Sesi 3 dan 4 dibawakan oleh Pdt. Ivan yang membahas tentang bagaimana Reformasi Protestan muncul dan bagaimana dampak sosialnya. Reformasi lahir karena adanya keresahan yang dikerjakan oleh Roh Kudus dalam diri orang-orang yang setia kepada Tuhan terhadap penyelewengan yang dilakukan oleh gereja dalam pengajaran dan praktiknya. Munculnya teknologi mesin cetak juga semakin mempermudah viralnya semangat perubahan sehingga semakin banyak jemaat yang menyerukan “REFORMASI!” Ketika anak-anak Tuhan mencintai Tuhan dengan mengerti firman-Nya, dunia akan diubahkan. “Gereja yang ber-impact” inilah tujuan utama Reformasi. Reformasi gereja tidak hanya berdampak pada gereja, tetapi juga dunia. Reformasi telah memengaruhi cara manusia bersikap terhadap dunia, etika kerja, supremasi hukum, demokrasi, kesetaraan, dan desentralisasi kekuasaan dll.
Pada sesi 5 dan 6, kami sempat dibuat tegang dengan pembahasan yang dibawakan oleh Pdt. Agus Marjanto karena beliau begitu berapi-api. Topik yang dibawakannya adalah Sola Scriptura (Only the word of God) dan Sola Christus (Only Christ). Berkali-kali beliau menegaskan bahwa isu sesungguhnya dari reformasi adalah pentingnya kata SOLA (Only). Gereja pada zaman Martin Luther mengakui Alkitab sebagai otoritas kebenaran, dan Kristus sebagai Juru Selamat. Namun, gereja tidak mengakui bahwa Alkitab adalah satu-satunya otoritas bagi iman dan hidup orang Kristen. Gereja mengajarkan Alkitab tidak cukup. Karena itu, perlu ditambah dengan tradisi (banyak aturan gereja). Reformasi menegaskan bahwa karya Kristus telah sempurna dan satu-satunya untuk menyelamatkan manusia dari hukuman dosa dan Alkitab adalah satu-satunya otoritas final.
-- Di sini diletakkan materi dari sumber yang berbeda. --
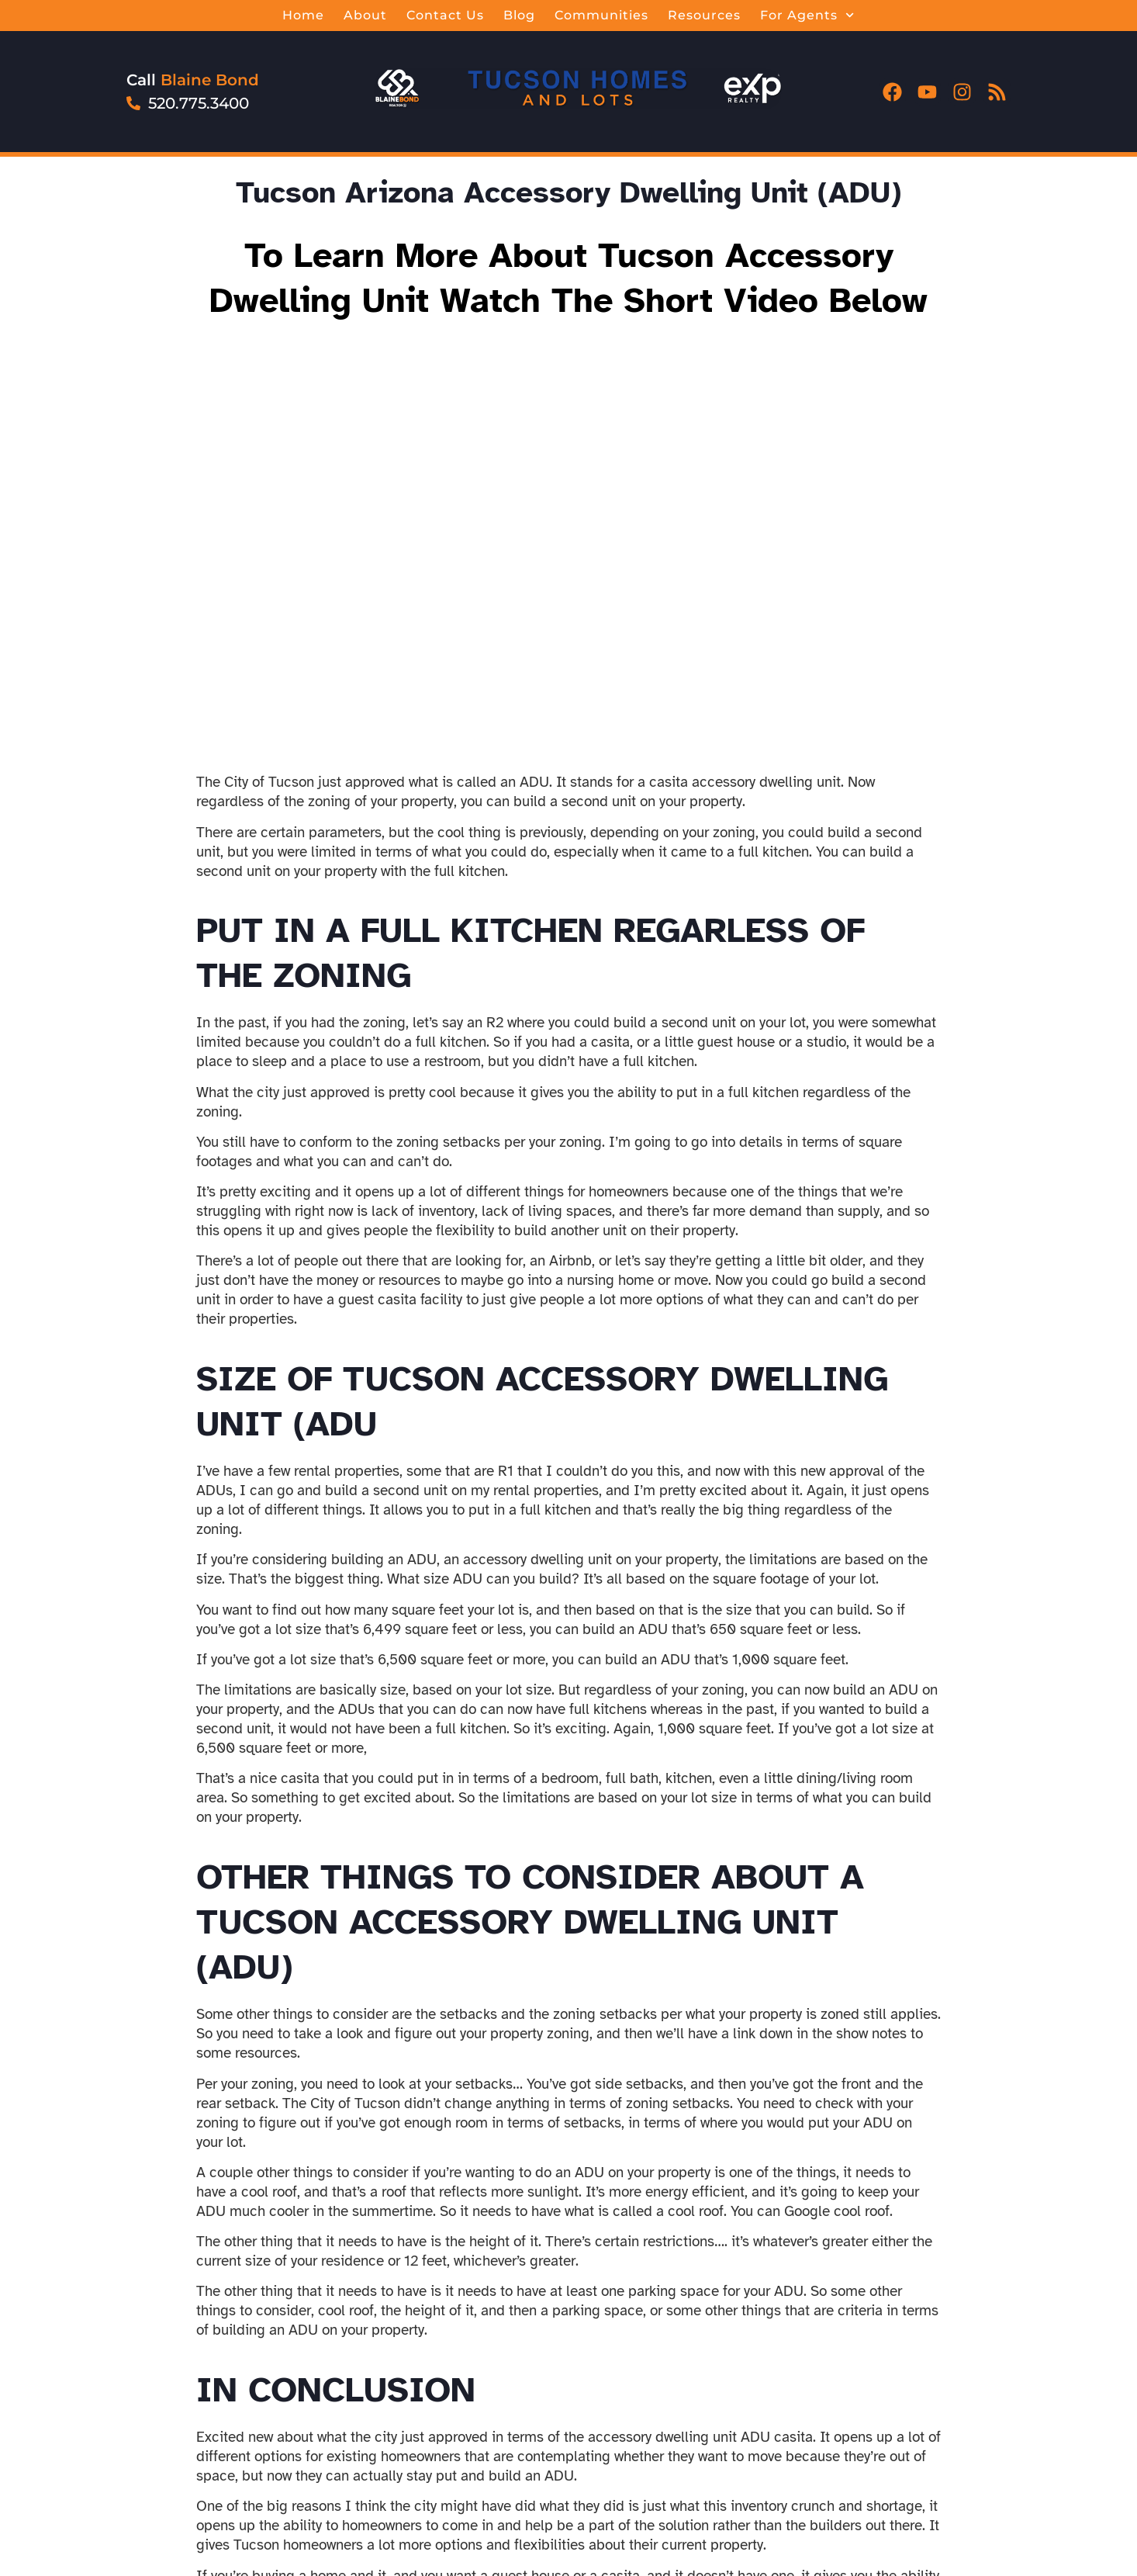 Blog (519, 15)
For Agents (807, 15)
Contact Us (445, 15)
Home (303, 15)
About (365, 15)
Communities (601, 15)
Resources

Kemudian, sesi 7 oleh Pdt. Antonius Un yang membahas tentang Sola Gratia (Hanya oleh Anugerah). Ada tiga aspek anugerah, yaitu anugerah kasih Kristus yang datang untuk mati menanggung dosa manusia, anugerah kasih Bapa yang merelakan Anak-Nya Yang Tunggal itu, dan anugerah kasih Roh Kudus yang dengan sabar membuka hati manusia untuk menerima keselamatan. Sesi 8 dilanjutkan dengan nonton bersama film kisah pertobatan Martin Luther yang memperjuangkan reformasi gereja dan penerjemahan Alkitab dalam bahasa Jerman.
Saya bersyukur bisa mengikuti dan belajar banyak dari Konvensi 500 Tahun Reformasi ini. Saya menyadari bahwa pemahaman tentang doktrin gereja saya sangatlah dangkal.Belajar dari sikap Luther, saya perlu lebih kritis terhadap pengajaran gereja, “Apakah gereja saat ini masih setia pada Alkitab?” Saat ini, gereja sebenarnya juga sedang menghadapi isu-isu yang sama, tetapi dengan kemasan “kekinian”. Aplikasi yang paling praktis bagi saya adalah mendekat kepada Tuhan dengan menikmati firman-Nya sehingga saya tidak lagi diombang-ambingkan angin pengajaran. Ayo lahirkan reformasi baru! Tuhan Martin Luther adalah Tuhan kita juga! Ia bisa memakai kita seperti Ia telah memakai Luther!
Semoga tulisan saya ini dapat membangkitkan semangat dan menjadi berkat bagi pembaca setia Blog SABDA. Soli Deo Gloria!